The thing I was noticed was I was loading an Assembly file into a Word Processor and then Assembling that program into a COM file (it's a bit of a Word-processor come Assembler from the same mob, so it's all good and compatable), but because COM files work in records which are 128 bytes per chunk, some of the stuff I had been doing in the Word Processor was going into my COM file at the end of the program. So I wasn't sure if that was stuffing up my programs. Unfortunately I'm not sure that has been having any impact into why my programs were crashing in CP/M. I've got a feeling it's the Alternative Register set which maybe having an effect on it.
 
The stray 1A marker may also come from file transfer software from other non-CP/M systems, where it's simply added as part of the transfer from a host that doesn't use 1A as an EOF, regardless of file type. Sorcim, for instance, built a fair amount of SuperWrite and SuperCalc on a VAX 11/730 (as well as a Compupro box and a PC).
 
The thing I was noticed was I was loading an Assembly file into a Word Processor and then Assembling that program into a COM file (it's a bit of a Word-processor come Assembler from the same mob, so it's all good and compatable), but because COM files work in records which are 128 bytes per chunk, some of the stuff I had been doing in the Word Processor was going into my COM file at the end of the program. So I wasn't sure if that was stuffing up my programs. Unfortunately I'm not sure that has been having any impact into why my programs were crashing in CP/M. I've got a feeling it's the Alternative Register set which maybe having an effect on it.

If a bug is causing your program to execute that bit of memory, or depend on data from it, then that might explain why you get different results if you fill it with 1A bytes.

Some systems use the alternate registers in interrupt handlers; if yours is one of them, then any timer interrupt would be liable to corrupt them at a random moment. Even if it isn't, you can't rely on them being preserved across calls to the BDOS or BIOS.
 
If a bug is causing your program to execute that bit of memory, or depend on data from it, then that might explain why you get different results if you fill it with 1A bytes.

Some systems use the alternate registers in interrupt handlers; if yours is one of them, then any timer interrupt would be liable to corrupt them at a random moment. Even if it isn't, you can't rely on them being preserved across calls to the BDOS or BIOS.

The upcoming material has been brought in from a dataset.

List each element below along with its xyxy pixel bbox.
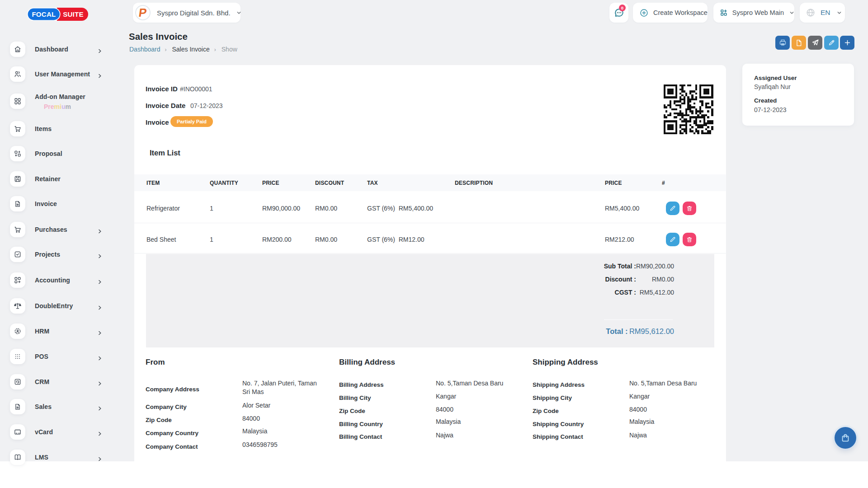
svg-text:SUITE: SUITE: [63, 10, 84, 18]
svg-text:FOCAL: FOCAL: [32, 10, 56, 18]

Hi John, Well I'll owe up to you by saying I've been getting some help with this, though I've been trying a few various things. Naturally I'm using the Cousin to the PCW - the CPC in CP/M 2.2. Have tried Alternative Register routines in my routines with and without Interrupts Disabled. The other thing I read about was making use of the Alternative Register set in the Lower ROM is bad as well - given my program is a COM file running from 100h, I thought maybe that's the issue.

For the routines I've been doing, the only solution I have found at this time is moving the Base Screen Address from &C000 to &4000, though it really limits the amount of memory my program could be, in indeed it needs to be of considerable size.